Cristian llegó al orfanato con un ramo de rosas rojas en la mano. El sol del mediodía le daba en el rostro y su sonrisa era tan evidente que los niños que jugaban en la entrada lo saludaron entre risas. Al cruzar el patio, se encontró con Arthur que venía desde el taller de arte.
—¿Qué pasó? —preguntó Arthur, deteniéndose frente a su hermano.

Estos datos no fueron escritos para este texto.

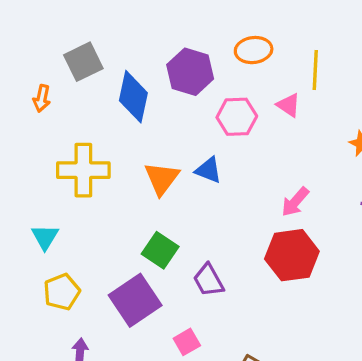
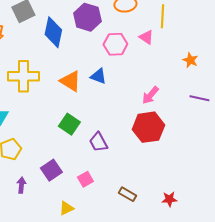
orange triangle: (162, 178) -> (70, 81), turned -35
purple square: (135, 300) -> (51, 170), moved, size x0.7

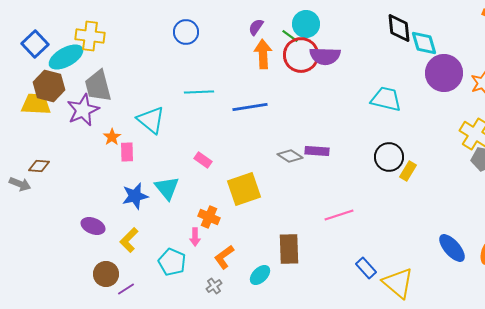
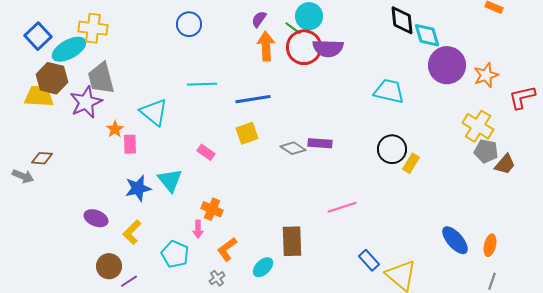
yellow square: (244, 189) -> (247, 133), moved, size x0.7

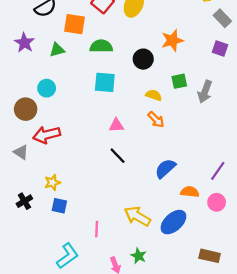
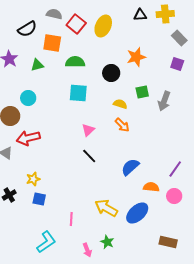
pink triangle: (116, 125) -> (88, 130), turned -40

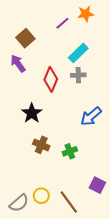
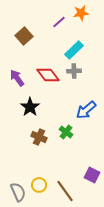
purple arrow: (18, 63) -> (17, 78), moved
red diamond: (51, 79) -> (48, 75), turned -60
green cross: (70, 151) -> (66, 132), moved, turned -32
gray semicircle: (19, 203) -> (18, 192), turned -72

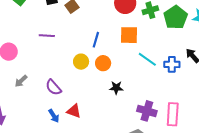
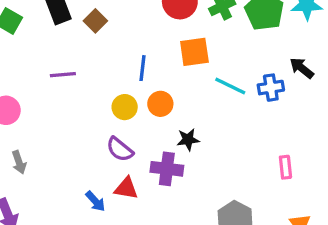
gray arrow: (21, 81) -> (19, 162), moved, turned -56
purple semicircle: (53, 87) -> (120, 149), moved
purple cross: (147, 111) -> (167, 169), moved
pink rectangle: (173, 114) -> (285, 167), size x0.6

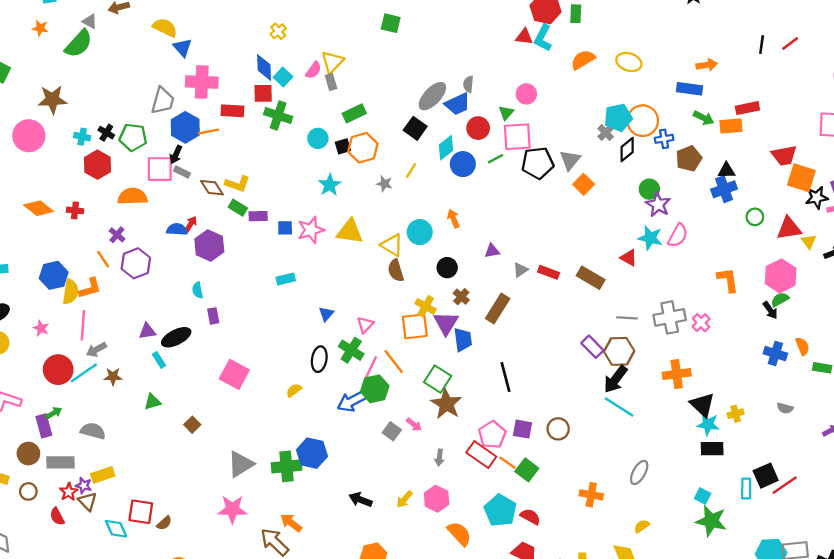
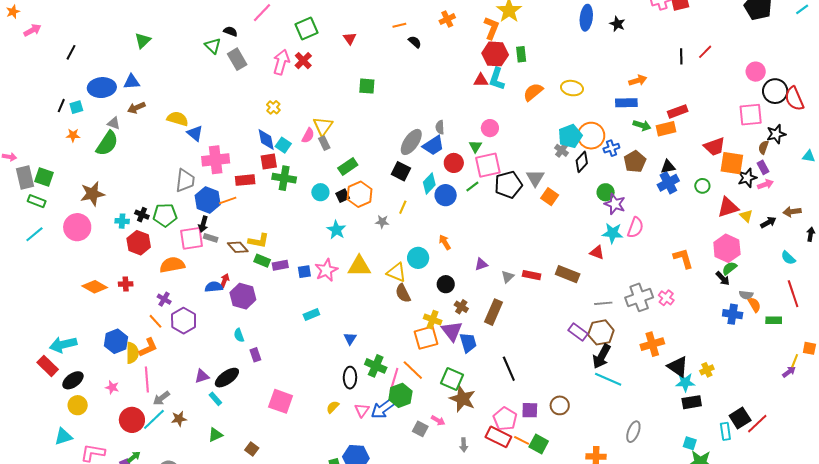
green circle: (755, 217) -> (702, 186), moved
pink triangle: (365, 325) -> (362, 410), moved
gray semicircle: (785, 408) -> (746, 295), moved

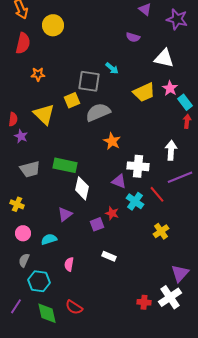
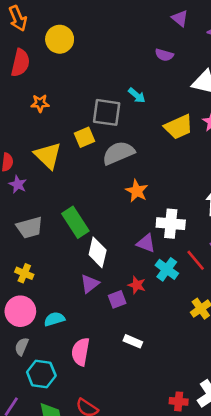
green rectangle: (65, 165) -> (75, 222), turned 45
yellow cross: (17, 204) -> (24, 273), moved
purple triangle: (65, 214) -> (90, 284), moved
pink circle: (23, 233) -> (20, 311), size x1.5
pink semicircle: (69, 264) -> (81, 352), size x1.5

—Lissandro acabó con él —respondió Cristian con tono seco—. El hijo de Vittorio mandó a alguien a ver los puntos débiles del orfanato. Ahora estamos en la mira. Lissandro ordenó reforzar todo.
—Ya veo —murmuró Arthur, suspirando—. Y tú, ¿dónde vas con flores?
—¿Dónde más? —respondió con una sonrisa traviesa—. Donde mi muñequita, obvio.
Le dio un golpe amistoso en el hombro y siguió su camino hacia la sala de música. Desde el pasillo ya no se escuchaba el suave sonido de un piano. Luz estaba guardando partituras, rodeada por un par de pequeñas alumnas que reían felices.
—Tía Luz, ¡tú tocas muy lindo! —exclamó una de ellas.